TRY IT: Write out each line from the data below that includes the word "March".

(Source records)
↓

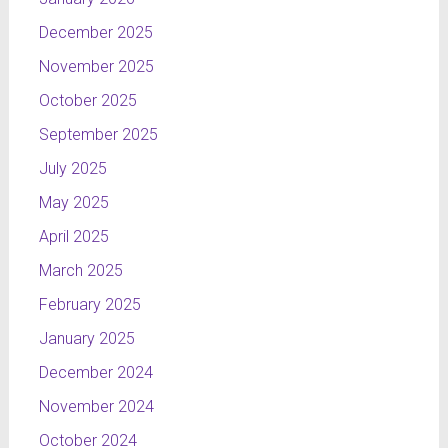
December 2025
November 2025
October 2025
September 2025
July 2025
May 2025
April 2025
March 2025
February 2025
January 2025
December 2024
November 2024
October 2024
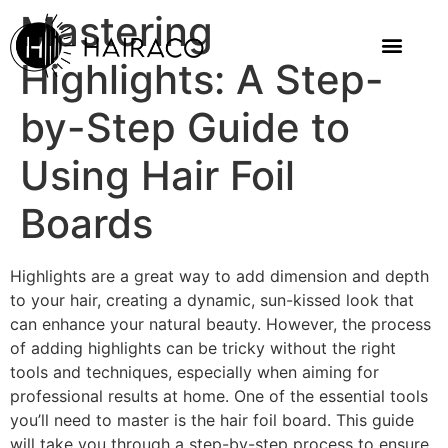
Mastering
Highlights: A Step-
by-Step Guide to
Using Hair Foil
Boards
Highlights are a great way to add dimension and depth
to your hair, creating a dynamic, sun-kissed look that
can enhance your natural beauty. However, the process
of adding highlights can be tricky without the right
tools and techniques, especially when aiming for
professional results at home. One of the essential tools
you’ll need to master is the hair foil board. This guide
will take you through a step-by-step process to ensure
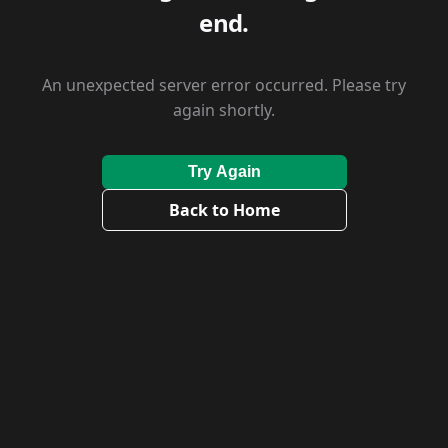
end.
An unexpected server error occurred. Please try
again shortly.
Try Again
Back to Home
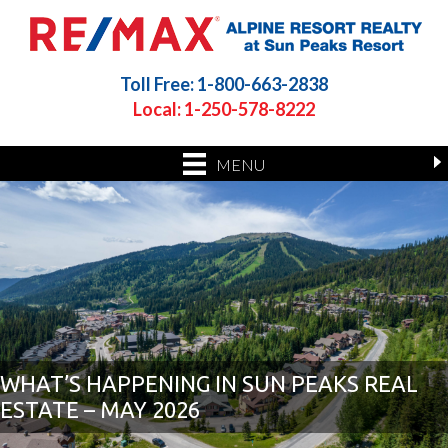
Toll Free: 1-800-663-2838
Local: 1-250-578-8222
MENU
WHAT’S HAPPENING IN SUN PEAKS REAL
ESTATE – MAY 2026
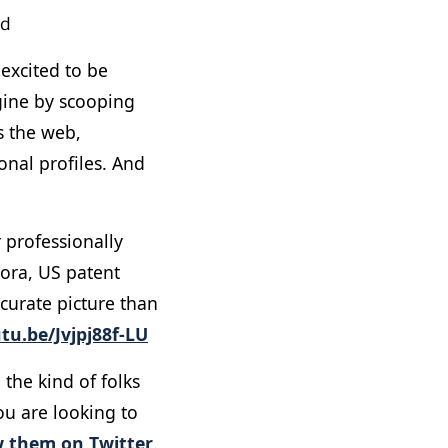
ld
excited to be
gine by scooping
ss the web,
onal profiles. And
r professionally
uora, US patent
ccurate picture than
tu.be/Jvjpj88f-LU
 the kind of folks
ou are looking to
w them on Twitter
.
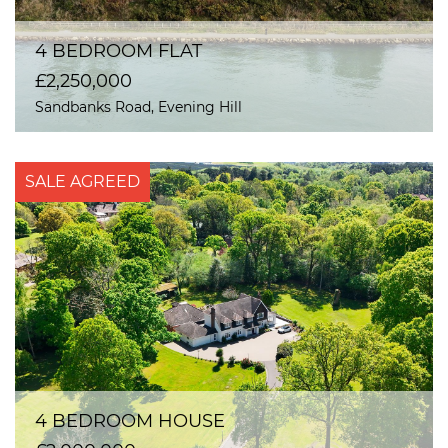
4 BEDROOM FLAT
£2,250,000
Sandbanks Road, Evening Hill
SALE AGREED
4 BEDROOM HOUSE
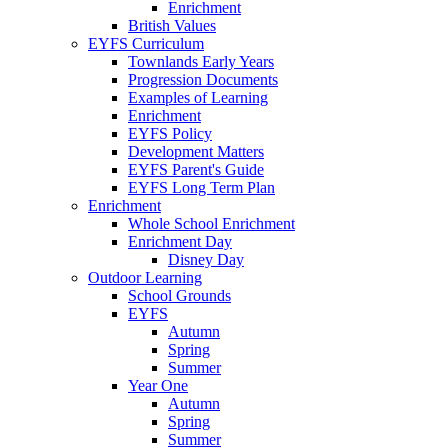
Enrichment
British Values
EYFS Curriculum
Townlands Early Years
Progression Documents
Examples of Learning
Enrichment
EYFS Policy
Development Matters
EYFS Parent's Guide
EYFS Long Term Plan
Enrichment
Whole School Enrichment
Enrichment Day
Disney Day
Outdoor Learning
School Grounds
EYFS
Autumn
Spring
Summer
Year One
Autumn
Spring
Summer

↑
↓

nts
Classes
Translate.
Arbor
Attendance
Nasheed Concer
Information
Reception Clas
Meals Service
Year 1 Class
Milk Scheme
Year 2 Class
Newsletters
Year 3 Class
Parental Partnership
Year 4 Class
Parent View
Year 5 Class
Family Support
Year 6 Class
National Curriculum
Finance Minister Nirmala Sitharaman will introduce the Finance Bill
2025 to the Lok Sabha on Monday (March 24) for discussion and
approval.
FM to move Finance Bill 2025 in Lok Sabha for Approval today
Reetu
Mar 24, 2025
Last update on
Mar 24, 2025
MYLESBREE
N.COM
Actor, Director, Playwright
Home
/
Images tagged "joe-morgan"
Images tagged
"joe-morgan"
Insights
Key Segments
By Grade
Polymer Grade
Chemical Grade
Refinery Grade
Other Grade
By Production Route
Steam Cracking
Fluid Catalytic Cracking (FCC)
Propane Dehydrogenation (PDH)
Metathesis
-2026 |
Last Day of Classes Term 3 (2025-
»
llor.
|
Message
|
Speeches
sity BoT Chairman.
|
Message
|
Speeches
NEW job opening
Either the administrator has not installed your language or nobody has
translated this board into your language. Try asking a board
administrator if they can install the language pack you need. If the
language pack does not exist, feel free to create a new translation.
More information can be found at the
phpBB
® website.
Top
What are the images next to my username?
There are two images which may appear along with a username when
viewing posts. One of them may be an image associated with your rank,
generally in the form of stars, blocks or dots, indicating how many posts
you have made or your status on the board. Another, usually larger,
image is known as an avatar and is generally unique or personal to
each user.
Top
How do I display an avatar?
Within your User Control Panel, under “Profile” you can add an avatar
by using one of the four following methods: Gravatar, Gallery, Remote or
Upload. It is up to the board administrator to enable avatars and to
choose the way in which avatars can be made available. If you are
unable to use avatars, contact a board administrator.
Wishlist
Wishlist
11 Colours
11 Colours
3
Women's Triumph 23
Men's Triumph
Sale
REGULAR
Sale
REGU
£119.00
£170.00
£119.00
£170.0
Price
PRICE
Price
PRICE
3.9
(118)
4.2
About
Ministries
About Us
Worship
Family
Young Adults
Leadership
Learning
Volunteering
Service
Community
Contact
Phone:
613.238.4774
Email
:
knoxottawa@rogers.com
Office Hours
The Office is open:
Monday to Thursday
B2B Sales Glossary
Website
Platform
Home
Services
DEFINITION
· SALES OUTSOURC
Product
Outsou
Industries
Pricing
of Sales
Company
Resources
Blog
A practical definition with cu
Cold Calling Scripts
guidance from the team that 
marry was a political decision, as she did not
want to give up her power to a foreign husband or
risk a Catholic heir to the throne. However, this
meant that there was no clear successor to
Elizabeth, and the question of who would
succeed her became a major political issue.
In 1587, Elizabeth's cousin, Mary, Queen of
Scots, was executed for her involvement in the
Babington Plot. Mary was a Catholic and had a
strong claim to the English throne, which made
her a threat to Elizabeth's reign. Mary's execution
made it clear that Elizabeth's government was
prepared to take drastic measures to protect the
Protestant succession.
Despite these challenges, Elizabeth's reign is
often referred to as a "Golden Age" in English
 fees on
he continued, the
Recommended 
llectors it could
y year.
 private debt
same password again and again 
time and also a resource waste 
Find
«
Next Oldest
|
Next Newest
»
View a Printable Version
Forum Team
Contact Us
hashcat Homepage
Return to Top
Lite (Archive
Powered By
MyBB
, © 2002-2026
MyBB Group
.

↑

SOLUTION TO THE EXERCISE:
March 2025
2025 to the Lok Sabha on Monday (March 24) for discussion and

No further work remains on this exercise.